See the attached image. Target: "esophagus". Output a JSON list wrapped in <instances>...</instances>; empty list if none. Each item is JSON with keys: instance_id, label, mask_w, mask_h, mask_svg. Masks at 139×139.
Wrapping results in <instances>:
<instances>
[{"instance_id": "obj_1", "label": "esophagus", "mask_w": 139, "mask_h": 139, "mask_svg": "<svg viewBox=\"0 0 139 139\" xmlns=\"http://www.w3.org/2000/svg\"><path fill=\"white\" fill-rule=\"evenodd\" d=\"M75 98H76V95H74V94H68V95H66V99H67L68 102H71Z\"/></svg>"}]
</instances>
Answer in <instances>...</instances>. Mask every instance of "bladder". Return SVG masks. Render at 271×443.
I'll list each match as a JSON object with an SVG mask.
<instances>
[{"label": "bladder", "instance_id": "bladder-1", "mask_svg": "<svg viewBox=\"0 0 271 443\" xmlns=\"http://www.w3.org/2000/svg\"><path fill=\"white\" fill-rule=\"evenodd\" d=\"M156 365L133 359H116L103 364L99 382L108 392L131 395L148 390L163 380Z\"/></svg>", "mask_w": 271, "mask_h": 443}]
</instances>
# # # # #
**THE TASK**: Every line above must be reproduced exactly as it stands.

**ANSWER TO THE EXERCISE**:
See the attached image. Target: "esophagus". Output a JSON list wrapped in <instances>...</instances>; empty list if none. Each item is JSON with keys: instance_id, label, mask_w, mask_h, mask_svg. Masks at 139×139.
Wrapping results in <instances>:
<instances>
[{"instance_id": "obj_1", "label": "esophagus", "mask_w": 139, "mask_h": 139, "mask_svg": "<svg viewBox=\"0 0 139 139\" xmlns=\"http://www.w3.org/2000/svg\"><path fill=\"white\" fill-rule=\"evenodd\" d=\"M75 98H76V95H74V94H68V95H66V99H67L68 102H71Z\"/></svg>"}]
</instances>
Answer in <instances>...</instances>. Mask every instance of "bladder". Return SVG masks. Render at 271×443.
I'll list each match as a JSON object with an SVG mask.
<instances>
[{"label": "bladder", "instance_id": "bladder-1", "mask_svg": "<svg viewBox=\"0 0 271 443\" xmlns=\"http://www.w3.org/2000/svg\"><path fill=\"white\" fill-rule=\"evenodd\" d=\"M156 365L133 359H116L103 364L99 382L108 392L131 395L148 390L163 380Z\"/></svg>", "mask_w": 271, "mask_h": 443}]
</instances>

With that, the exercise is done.